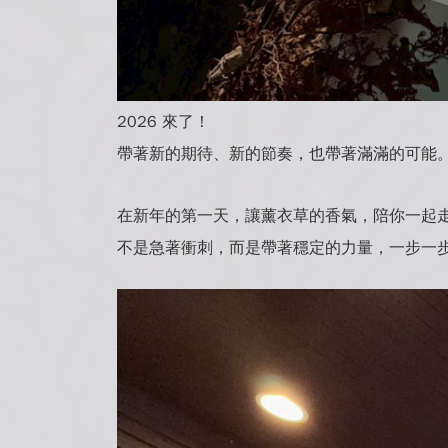
2026 來了！
帶著新的期待、新的節奏，也帶著滿滿的可能
在新年的第一天，讓薰衣草的香氣，陪你一起走進
不是急著衝刺，而是帶著穩定的力量，一步一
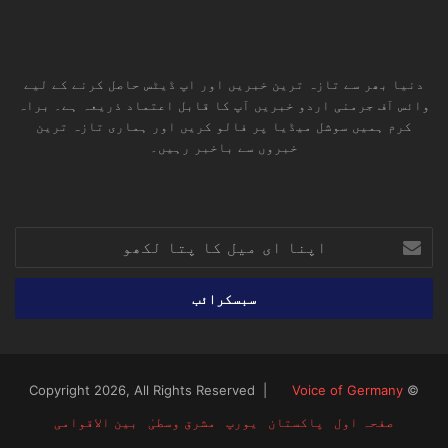
دنیا بھر سے تازہ ترین خبریں اور اپ ڈیٹس حاصل کرنے کے لیے
وائس آف جرمنی اردو خبریں آپ کا قابل اعتماد ذریعہ ہے۔ براہ
کرم ہمیں سوشل میڈیا پر فالو کریں اور ہماری تازہ ترین
خبروں سے باخبر رہیں۔
RSS
TikTok
Instagram
YouTube
LinkedIn
Facebook
X
اپنا
ای
میل
کا
پتا
لکھو
Voice of Germany
© Copyright 2026, All Rights Reserved |
صفحہ اول
پاکستان
یورپ
مشرق وسطیٰ
بین الاقوامی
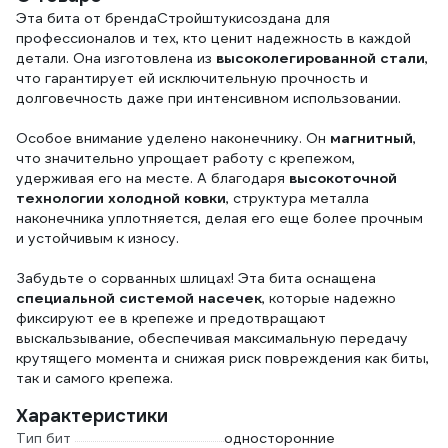
Эта бита от брендаСтройштукисоздана для
профессионалов и тех, кто ценит надежность в каждой
детали. Она изготовлена из
высоколегированной стали
,
что гарантирует ей исключительную прочность и
долговечность даже при интенсивном использовании.
Особое внимание уделено наконечнику. Он
магнитный
,
что значительно упрощает работу с крепежом,
удерживая его на месте. А благодаря
высокоточной
технологии холодной ковки
, структура металла
наконечника уплотняется, делая его еще более прочным
и устойчивым к износу.
Забудьте о сорванных шлицах! Эта бита оснащена
специальной системой насечек
, которые надежно
фиксируют ее в крепеже и предотвращают
выскальзывание, обеспечивая максимальную передачу
крутящего момента и снижая риск повреждения как биты,
так и самого крепежа.
Характеристики
Тип бит
односторонние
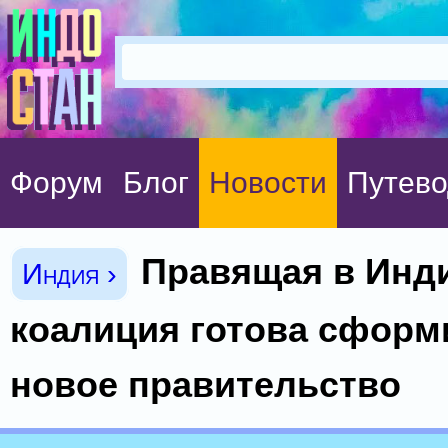
Форум
Блог
Новости
Путево
Правящая в Инд
Индия ›
коалиция готова сформ
новое правительство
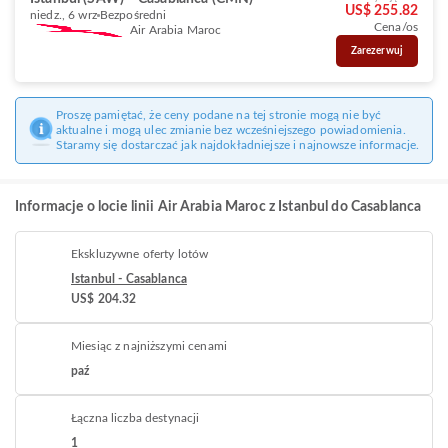
US$ 255.82
niedz., 6 wrz
Bezpośredni
Cena/os
Air Arabia Maroc
Zarezerwuj
Proszę pamiętać, że ceny podane na tej stronie mogą nie być
aktualne i mogą ulec zmianie bez wcześniejszego powiadomienia.
Staramy się dostarczać jak najdokładniejsze i najnowsze informacje.
Informacje o locie linii Air Arabia Maroc z Istanbul do Casablanca
Ekskluzywne oferty lotów
Istanbul - Casablanca
US$ 204.32
Miesiąc z najniższymi cenami
paź
Łączna liczba destynacji
1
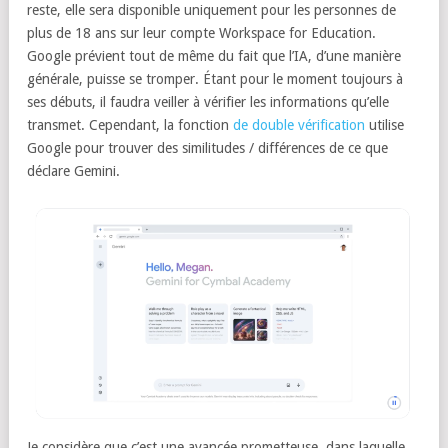
reste, elle sera disponible uniquement pour les personnes de
plus de 18 ans sur leur compte Workspace for Education.
Google prévient tout de même du fait que l’IA, d’une manière
générale, puisse se tromper. Étant pour le moment toujours à
ses débuts, il faudra veiller à vérifier les informations qu’elle
transmet. Cependant, la fonction
de double vérification
utilise
Google pour trouver des similitudes / différences de ce que
déclare Gemini.
Je considère que c’est une avancée prometteuse, dans laquelle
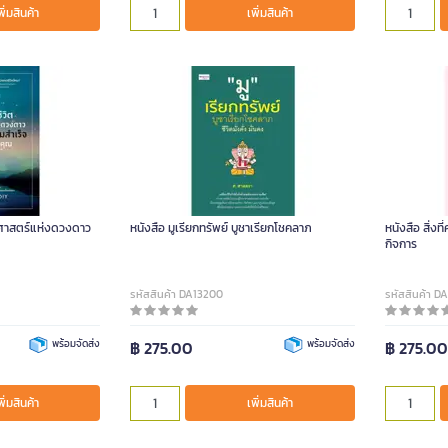
พิ่มสินค้า
เพิ่มสินค้า
ยศาสตร์แห่งดวงดาว
หนังสือ มูเรียกทรัพย์ บูชาเรียกโชคลาภ
หนังสือ สิ่งที
กิจการ
รหัสสินค้า DA13200
รหัสสินค้า D
พร้อมจัดส่ง
฿ 275.00
พร้อมจัดส่ง
฿ 275.0
พิ่มสินค้า
เพิ่มสินค้า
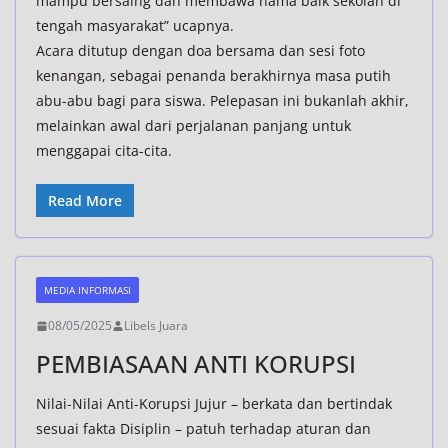
mampu bersaing dan membawa nama baik sekolah di
tengah masyarakat” ucapnya.
Acara ditutup dengan doa bersama dan sesi foto
kenangan, sebagai penanda berakhirnya masa putih
abu-abu bagi para siswa. Pelepasan ini bukanlah akhir,
melainkan awal dari perjalanan panjang untuk
menggapai cita-cita.
Read More
MEDIA INFORMASI
08/05/2025
Libels Juara
PEMBIASAAN ANTI KORUPSI
Nilai-Nilai Anti-Korupsi Jujur – berkata dan bertindak
sesuai fakta Disiplin – patuh terhadap aturan dan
####
◆ Your instructions: Find the word "خبریں" in the entries, then copy out every line that has it.

◆ Exercise response:
دنیا بھر سے تازہ ترین خبریں اور اپ ڈیٹس حاصل کرنے کے لیے
وائس آف جرمنی اردو خبریں آپ کا قابل اعتماد ذریعہ ہے۔ براہ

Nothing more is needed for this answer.